Police were warned that one of the Charlie Hebdo gunmen had turned up three months before the attack to say it would be targeted, it has been reported, as French film stars leant their weight to the satirical magazine’s anniversary edition a year, reports The Telegraph.
The magazine’s release came as fresh details emerged of alleged security failings in the run-up to the attacks, which have prompted the widows of two victims to file criminal complaints.
Le Canard Enchaîné, the satirical weekly, said three months earlier, a journalist working next to Charlie’s offices had phoned one of two policemen tasked with protecting its editor to warn him he had just come across a man in a car outside talking to himself saying: “That will teach them to criticise the Prophet.”
The journalist later recognised the man as Chérif Kouachi, one of the two brothers who carried out the killings. Kouachi asked him: “Are these Charlie Hebdo’s offices? Is it here they criticise the Prophet?'
He went on: "In any case we’re watching them. You can pass the message on.”

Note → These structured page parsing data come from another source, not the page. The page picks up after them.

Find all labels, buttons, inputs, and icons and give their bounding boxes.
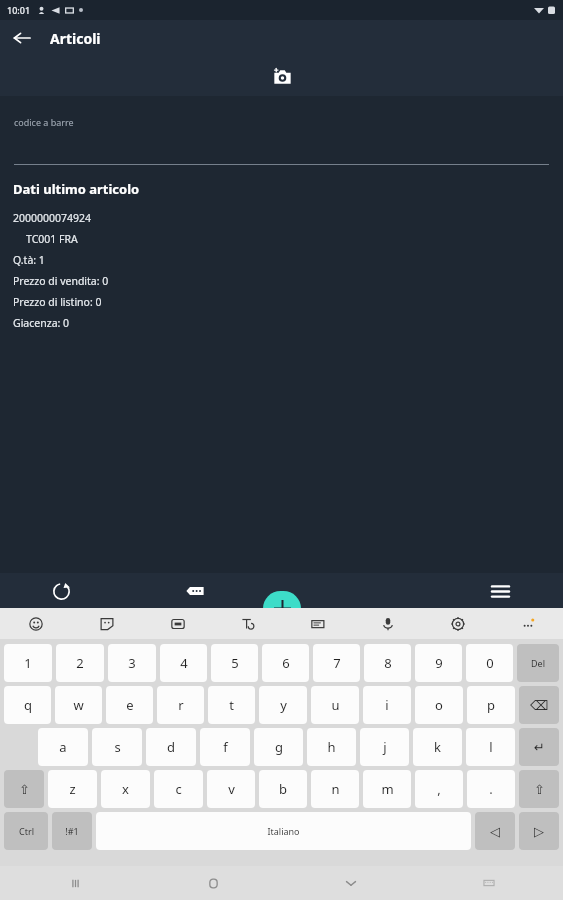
staticText: q — [24, 696, 32, 714]
button[interactable]: ⌫ — [519, 686, 559, 724]
button[interactable]: e — [106, 686, 153, 724]
staticText: l — [489, 738, 493, 756]
button[interactable]: m — [363, 770, 411, 808]
staticText: 4 — [180, 654, 188, 672]
button[interactable]: Notes — [178, 574, 212, 608]
staticText: i — [385, 696, 389, 714]
button[interactable]: 3 — [108, 644, 156, 682]
staticText: , — [437, 780, 441, 798]
button[interactable]: i — [363, 686, 411, 724]
button[interactable]: o — [415, 686, 463, 724]
button[interactable]: Keyboard layout — [469, 866, 509, 900]
button[interactable]: ⇧ — [4, 770, 44, 808]
staticText: f — [223, 738, 228, 756]
staticText: r — [178, 696, 184, 714]
staticText: Prezzo di listino: 0 — [13, 295, 102, 309]
button[interactable]: ⇧ — [519, 770, 559, 808]
button[interactable]: Del — [517, 644, 559, 682]
button[interactable]: Back — [0, 20, 44, 56]
button[interactable]: 8 — [364, 644, 411, 682]
button[interactable]: q — [4, 686, 51, 724]
button[interactable]: h — [307, 728, 356, 766]
staticText: e — [126, 696, 134, 714]
staticText: 7 — [333, 654, 341, 672]
button[interactable]: Voice input — [353, 608, 423, 639]
staticText: Dati ultimo articolo — [13, 180, 140, 198]
button[interactable]: k — [413, 728, 462, 766]
button[interactable]: ◁ — [475, 812, 515, 850]
button[interactable]: w — [55, 686, 102, 724]
button[interactable]: Ctrl — [4, 812, 48, 850]
staticText: Giacenza: 0 — [13, 316, 70, 330]
button[interactable]: Emoji — [0, 608, 71, 639]
staticText: b — [279, 780, 287, 798]
button[interactable]: Settings — [423, 608, 493, 639]
staticText: 3 — [128, 654, 136, 672]
button[interactable]: a — [38, 728, 88, 766]
staticText: 8 — [384, 654, 392, 672]
button[interactable]: Stickers — [71, 608, 142, 639]
staticText: 10:01 — [7, 4, 31, 16]
button[interactable]: b — [259, 770, 307, 808]
staticText: Articoli — [50, 29, 101, 48]
button[interactable]: GIF — [142, 608, 213, 639]
staticText: codice a barre — [14, 116, 74, 128]
button[interactable]: 6 — [262, 644, 309, 682]
button[interactable]: 1 — [4, 644, 52, 682]
button[interactable]: . — [467, 770, 515, 808]
staticText: Italiano — [267, 825, 300, 837]
button[interactable]: Text style — [213, 608, 283, 639]
staticText: s — [114, 738, 121, 756]
button[interactable]: !#1 — [52, 812, 92, 850]
button[interactable]: 5 — [211, 644, 258, 682]
button[interactable]: Scan barcode with camera — [265, 59, 299, 93]
button[interactable]: More — [493, 608, 563, 639]
button[interactable]: t — [208, 686, 255, 724]
staticText: o — [435, 696, 443, 714]
staticText: 2000000074924 — [13, 211, 92, 225]
button[interactable]: Hide keyboard — [331, 866, 371, 900]
button[interactable]: Menu — [483, 574, 517, 608]
button[interactable]: ↵ — [519, 728, 559, 766]
button[interactable]: d — [146, 728, 196, 766]
staticText: u — [331, 696, 340, 714]
button[interactable]: v — [207, 770, 255, 808]
button[interactable]: Recents — [55, 866, 95, 900]
staticText: x — [122, 780, 129, 798]
button[interactable]: 0 — [466, 644, 513, 682]
button[interactable]: z — [48, 770, 97, 808]
button[interactable]: , — [415, 770, 463, 808]
staticText: w — [73, 696, 84, 714]
button[interactable]: c — [154, 770, 203, 808]
button[interactable]: s — [92, 728, 142, 766]
button[interactable]: p — [467, 686, 515, 724]
button[interactable]: f — [200, 728, 250, 766]
staticText: c — [175, 780, 182, 798]
button[interactable]: g — [254, 728, 303, 766]
button[interactable]: 7 — [313, 644, 360, 682]
button[interactable]: r — [157, 686, 204, 724]
button[interactable]: y — [259, 686, 307, 724]
button[interactable]: l — [466, 728, 515, 766]
button[interactable]: Home — [193, 866, 233, 900]
button[interactable]: j — [360, 728, 409, 766]
staticText: k — [434, 738, 441, 756]
staticText: z — [69, 780, 76, 798]
button[interactable]: x — [101, 770, 150, 808]
button[interactable]: 2 — [56, 644, 104, 682]
staticText: ⌫ — [530, 698, 549, 713]
button[interactable]: n — [311, 770, 359, 808]
button[interactable]: Refresh — [44, 574, 78, 608]
staticText: 0 — [486, 654, 494, 672]
button[interactable]: 4 — [160, 644, 207, 682]
button[interactable]: Clipboard — [283, 608, 353, 639]
staticText: 5 — [231, 654, 239, 672]
staticText: Del — [531, 657, 545, 669]
button[interactable]: u — [311, 686, 359, 724]
button[interactable]: Add — [263, 591, 301, 626]
staticText: p — [487, 696, 495, 714]
button[interactable]: ▷ — [519, 812, 559, 850]
staticText: n — [331, 780, 340, 798]
button[interactable]: Italiano — [96, 812, 471, 850]
button[interactable]: 9 — [415, 644, 462, 682]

The journalist memorised his licence plate and informed the policeman. His superiors confirmed to Le Canard that a police report was compiled, but the information apparently never reached intelligence services, or if it did they failed to follow it up or boost security at the magazine.
Moreover, this entire episode is curiously "missing" from the judicial report on the killings, reported Le Canard.
In another damning revelation, Paris police had several minutes in which they could have warned Charlie staff to barricade themselves into their offices but they failed to link the address to the magazine, Le Canard reported.